Affaire Brahim Ghali: Madrid cherche une «issue judiciaire» qui ne déplairait pas à Alger




Nouveau rebondissement à quelques jours du procès de Brahim Ghali, poursuivi pour «génocide, torture, viol et crimes de guerre» par la justice espagnole : le chef séparatiste n’est pas le seul à être inquiété par l’Audience nationale, la plus haute instance pénale d’Espagne. Lui, avec d’autres responsables du Polisario et quatre généraux algériens sont cités par les plaignants.
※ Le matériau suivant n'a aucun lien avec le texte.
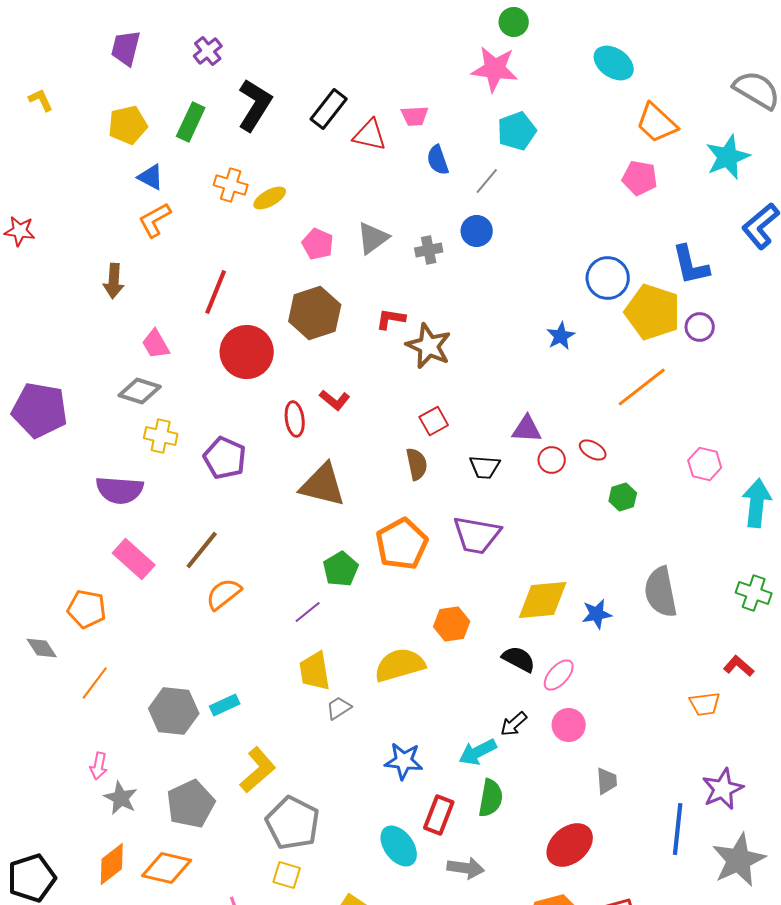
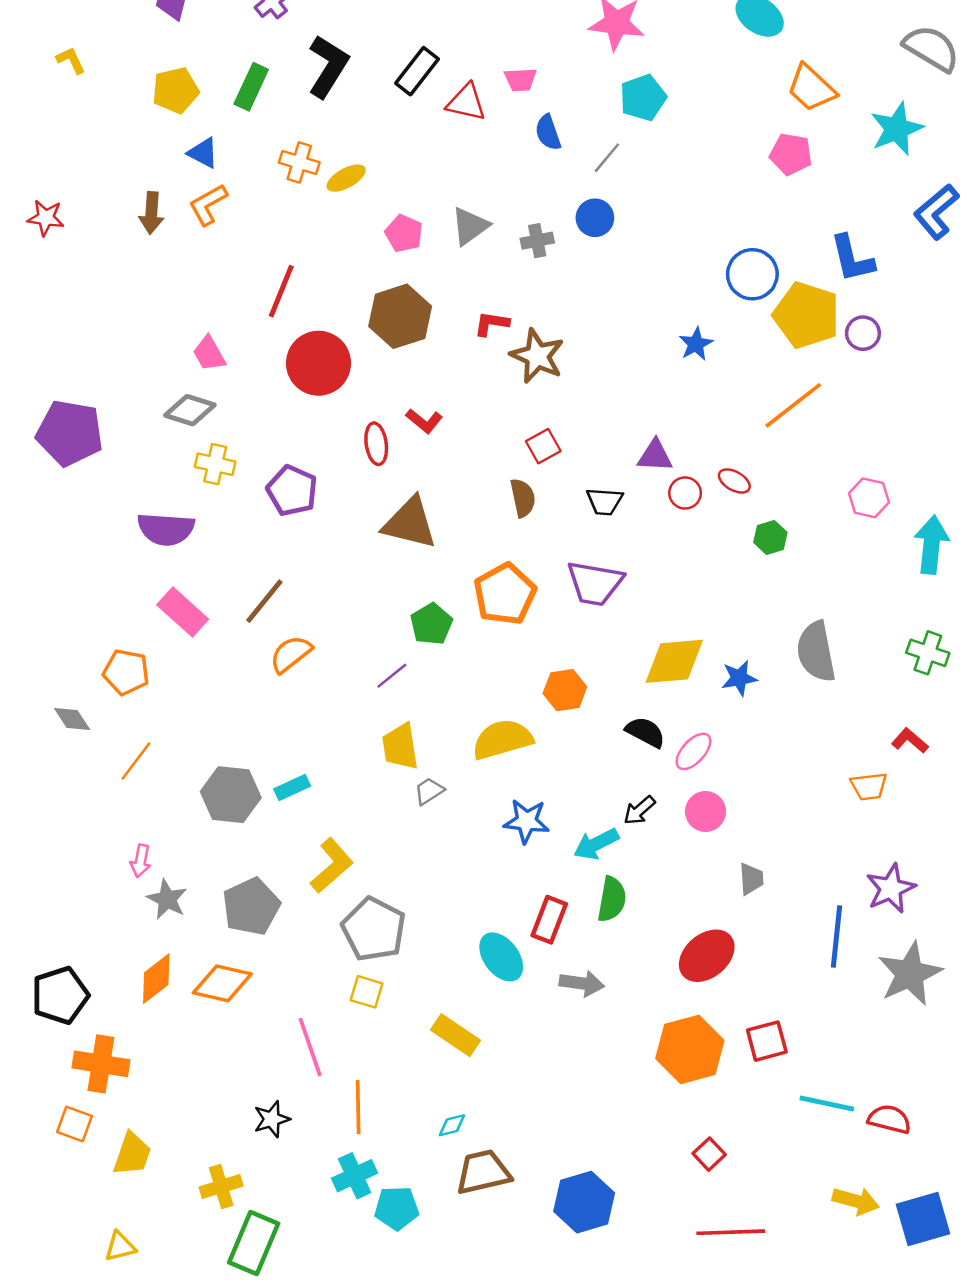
brown arrow: (114, 281) -> (151, 213), moved
blue star: (404, 761) -> (526, 821), moved

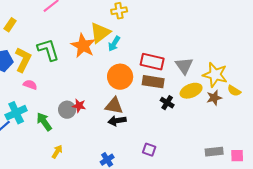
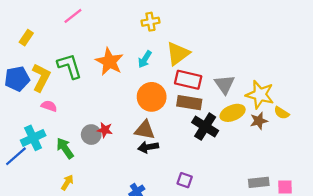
yellow triangle: (100, 33) -> (178, 54), moved
black cross: (167, 103) -> (205, 127), size x1.6
yellow arrow: (57, 152) -> (67, 182), moved

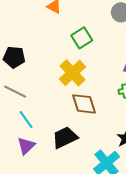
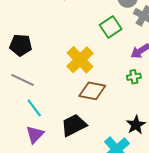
green square: (82, 38) -> (111, 27), moved
brown diamond: (84, 104) -> (92, 91), turned -60

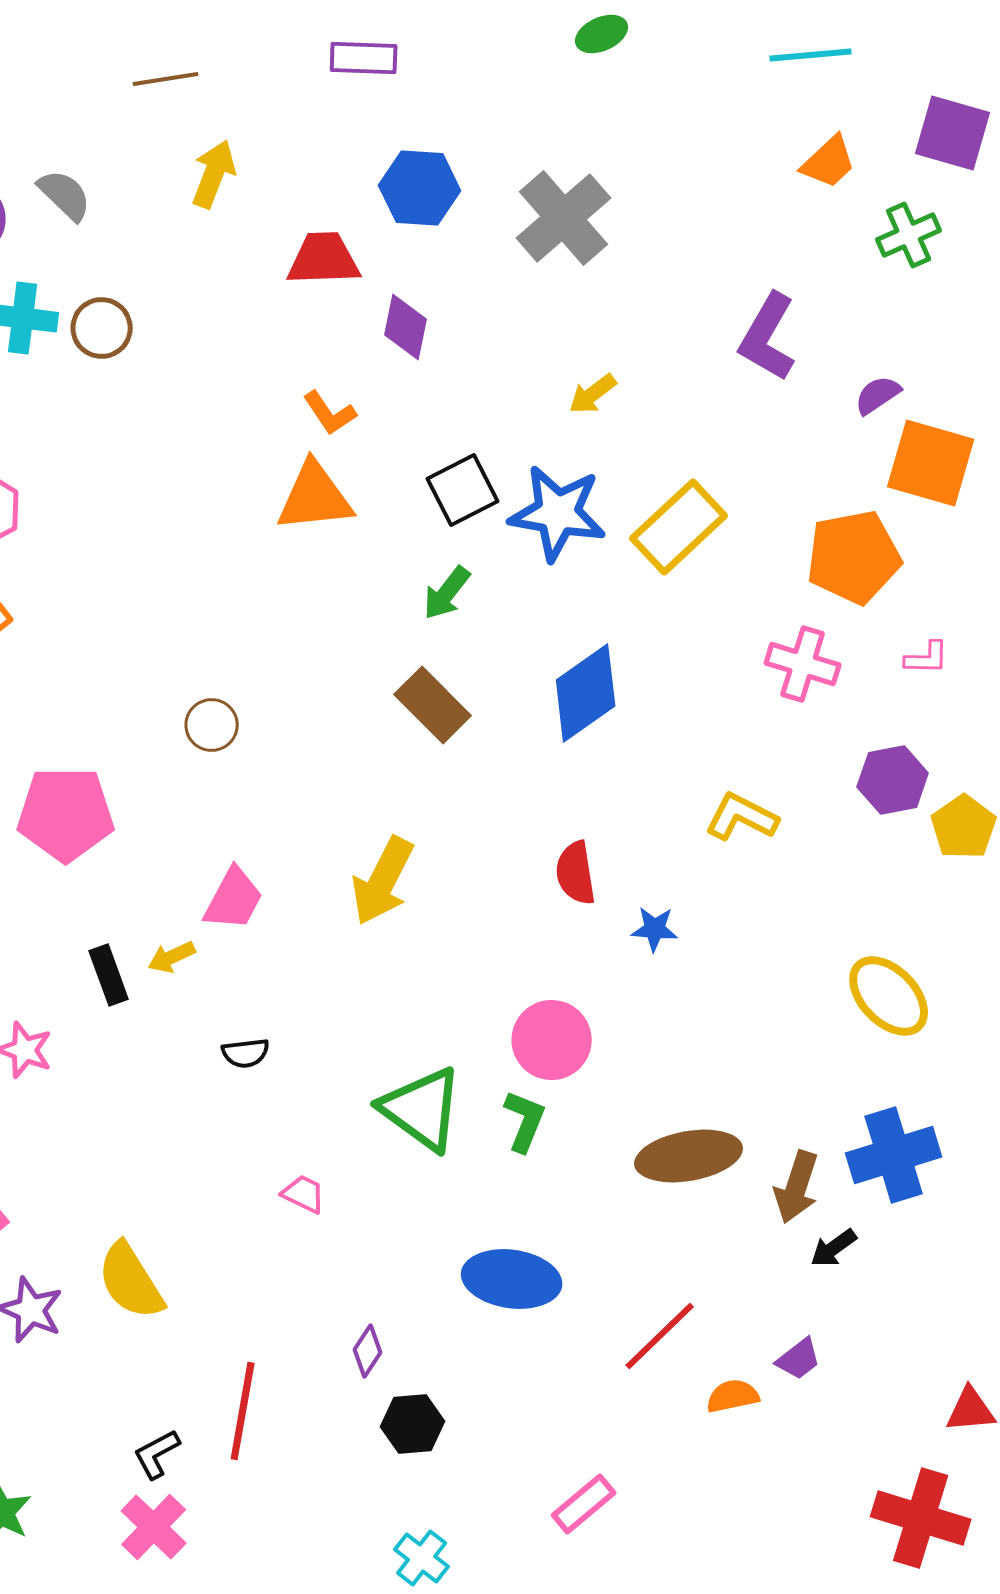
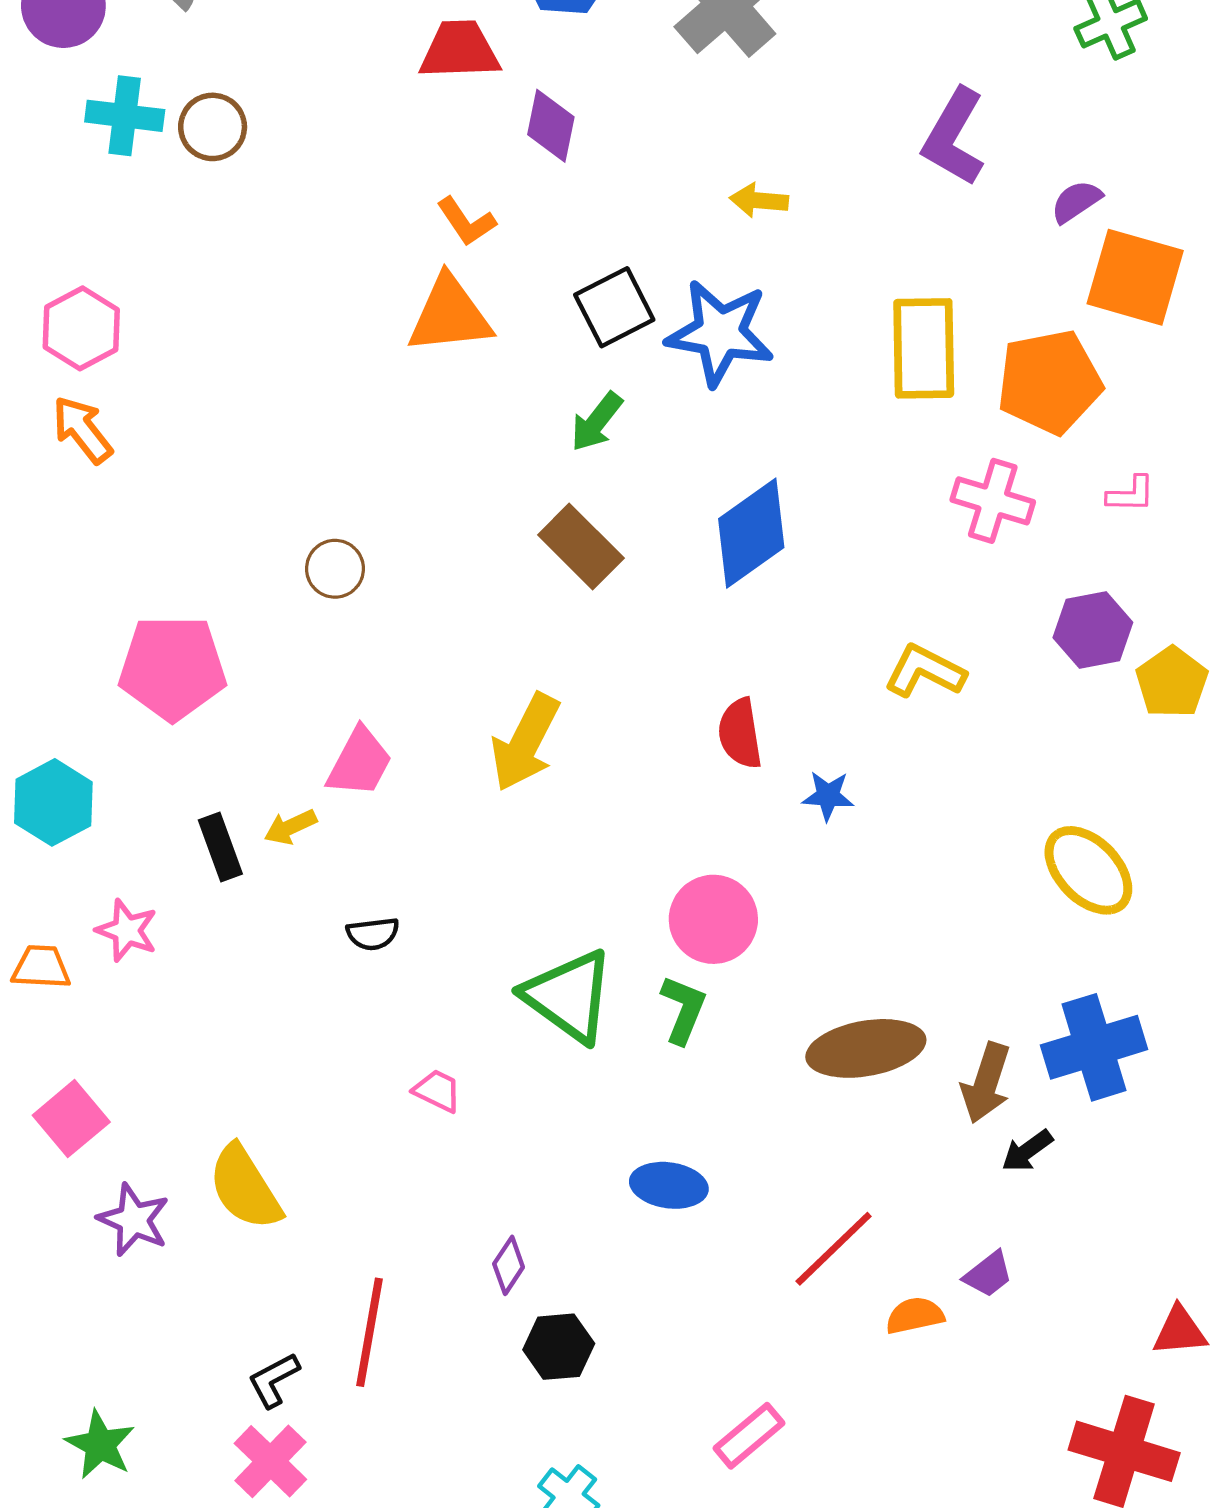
yellow arrow: (593, 394) -> (759, 200), turned 42
yellow rectangle: (679, 527) -> (924, 348), moved, turned -48
blue ellipse: (512, 1279) -> (669, 1185), size x0.7

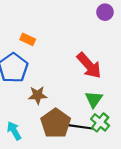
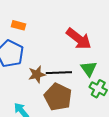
black line: (79, 127) -> (59, 73), moved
Les relations diplomatiques entre le royaume du Maroc et l’Espagne se sont tendues depuis l’accueil, en avril dernier, en Espagne, du chef du Front séparatiste armé Polisario, Brahim Ghali, qui est venu pour des soins en utilisant de faux papiers.

Le tribunal, qui compte rouvrir les débats pour faire la lumière sur les crimes de Brahim Ghali, subit de fortes pressions des autorités espagnoles afin de trouver une issue juridique qui ne mécontenterait pas les autorités algériennes, ce qui fait peser une incertitude majeure sur le rendu du jugement final dans cette grave affaire qui secoue l’opinion publique espagnole et l’opinion publique dans le monde.

L’indépendance de la justice espagnole est face à une dure épreuve, alors que la bonne conduite des investigations ont été lancées en pleine tension entre le royaume du Maroc et l’Espagne est capitale.




Tentant d’éteindre l’incendie sur sa présence en Espagne, la diplomatie socialiste affirme que l’accueil de Ghali obéit à un ordre purement procédural et humanitaire, au mépris des nombreux victimes.

Des associations sahraouies (et des militants ayant vécu dans les camps de réfugiés de Tindouf, en Algérie) accusent Brahim Ghali, des responsables séparatistes et des généraux algériens de viol, violation de droits humains et tortures. Ils avaient appelé les autorités espagnoles à le traduire en justice, pour qu’il soit jugé.

Les alertes que ce dossier est entaché par des relations État-justice ou de la raison d’État face au raisonnement juridique se multiplient. En outre, Brahim Ghali fait montre d’une arrogance sans limite et il méprise la justice espagnole en refusant de comparaître sans l’accord préalable de ses maîtres, les autorités algériennes.